Nothing in the records may be altered, and no picture may be included. Restate them in full.
---
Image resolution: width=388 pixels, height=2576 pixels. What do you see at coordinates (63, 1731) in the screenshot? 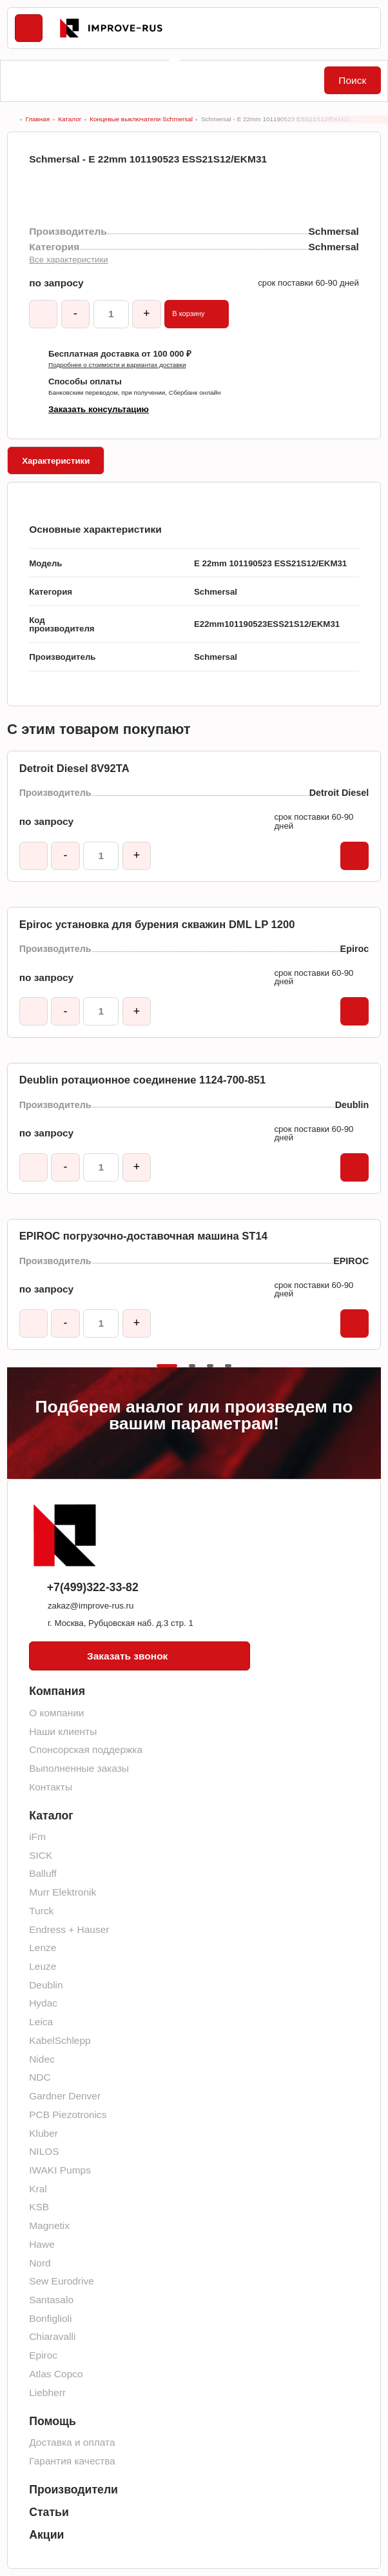
I see `Наши клиенты` at bounding box center [63, 1731].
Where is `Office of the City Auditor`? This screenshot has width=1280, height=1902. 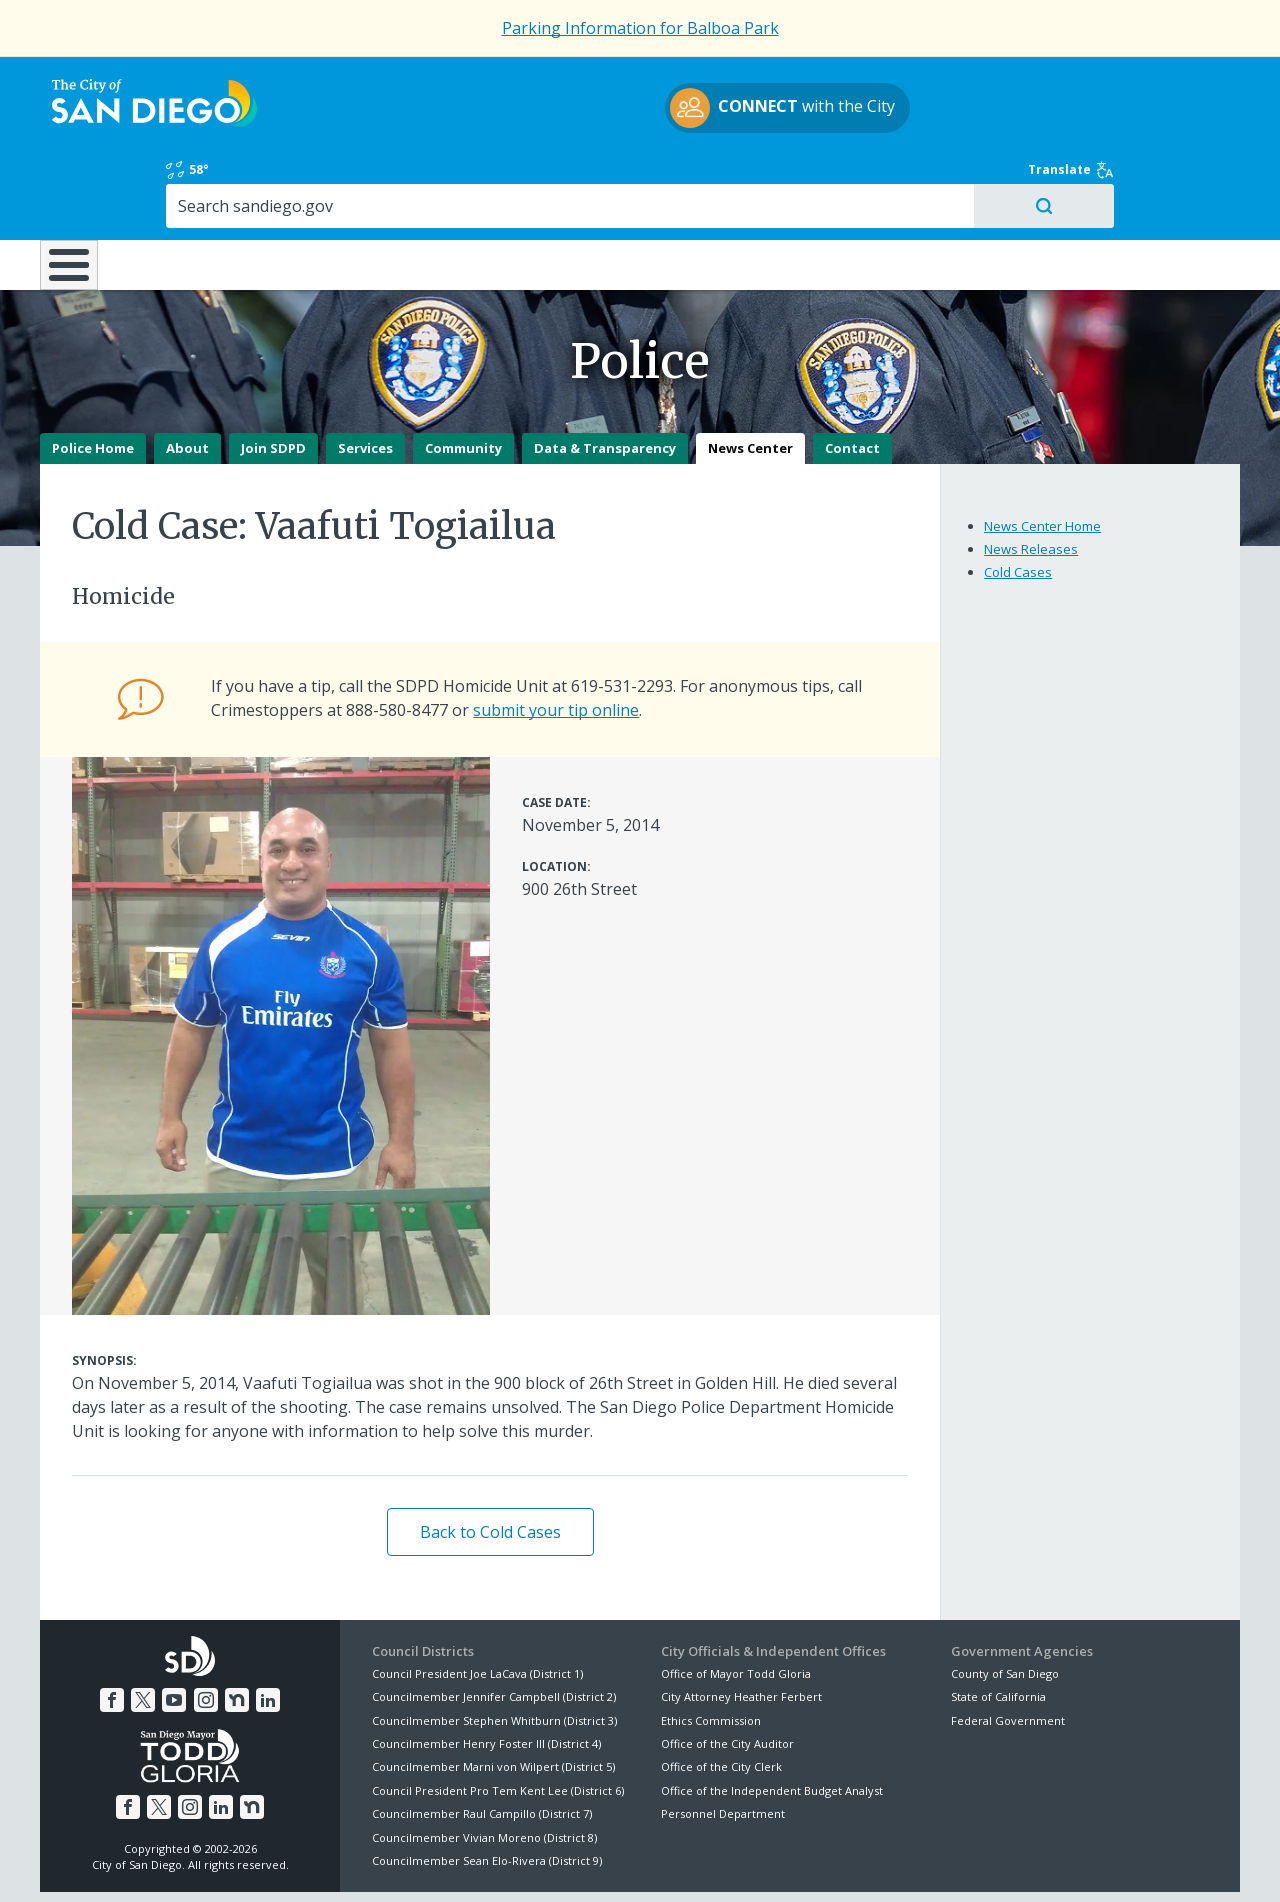
Office of the City Auditor is located at coordinates (727, 1673).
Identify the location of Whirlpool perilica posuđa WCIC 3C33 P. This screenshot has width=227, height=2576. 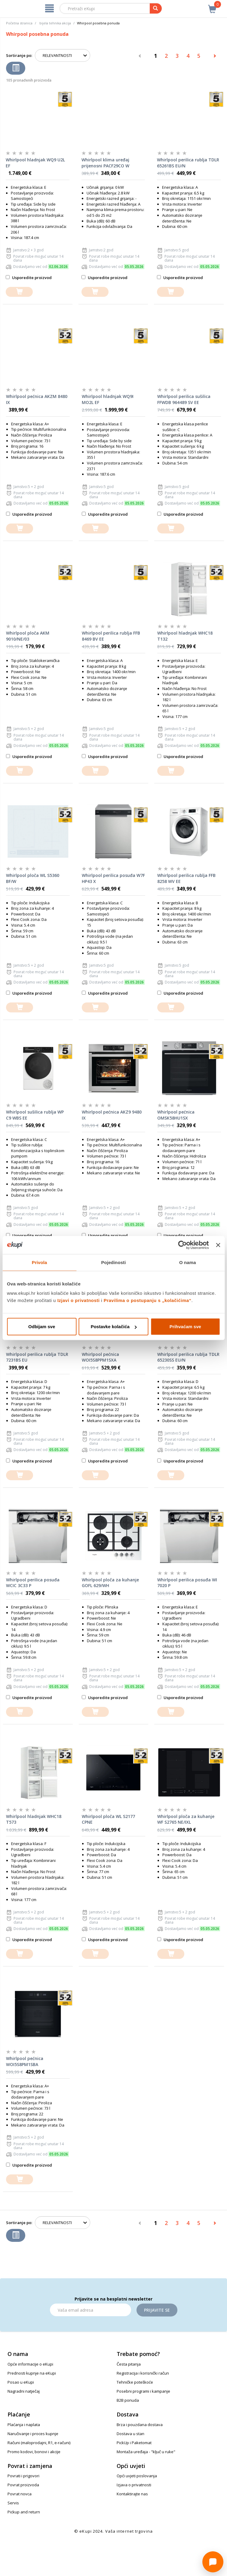
(33, 1583).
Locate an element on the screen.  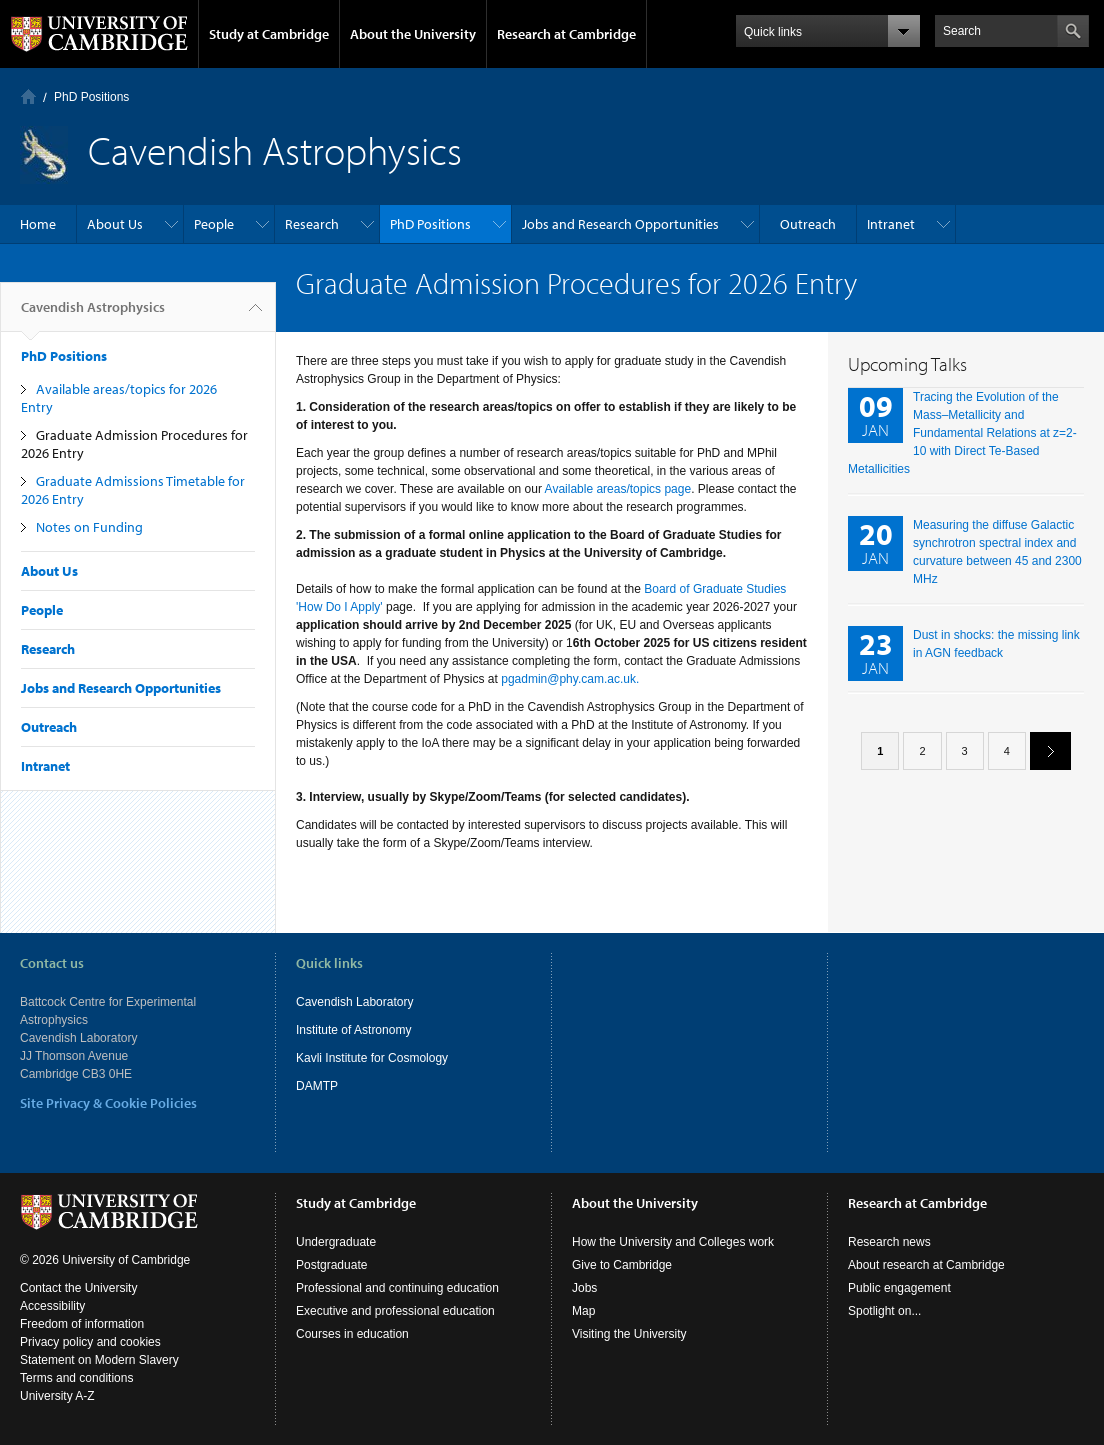
Give to Cambridge is located at coordinates (622, 1265).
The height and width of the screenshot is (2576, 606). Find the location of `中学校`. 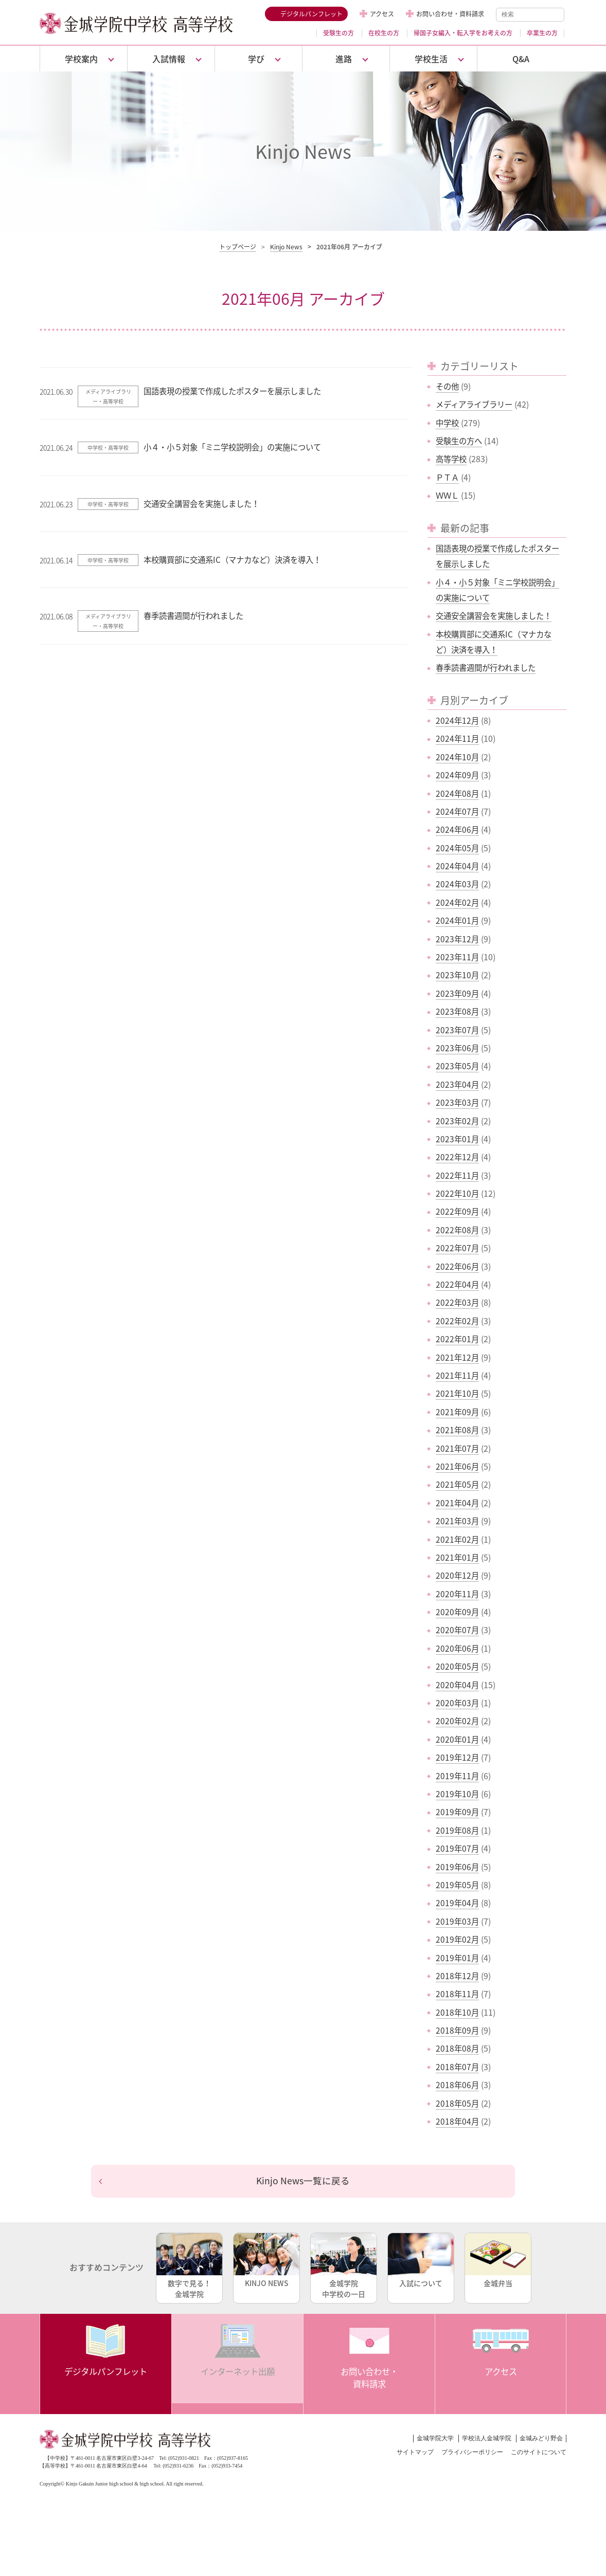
---
• **Written answer**
Image resolution: width=388 pixels, height=2576 pixels. What do you see at coordinates (63, 1731) in the screenshot? 
I see `Наши клиенты` at bounding box center [63, 1731].
Where is `Office of the City Auditor`? This screenshot has width=1280, height=1902. 
Office of the City Auditor is located at coordinates (727, 1673).
Identify the location of Whirlpool perilica posuđa WCIC 3C33 P. This screenshot has width=227, height=2576. 
(33, 1583).
Locate an element on the screen.  
Give to Cambridge is located at coordinates (622, 1265).
The height and width of the screenshot is (2576, 606). Find the location of `中学校`. 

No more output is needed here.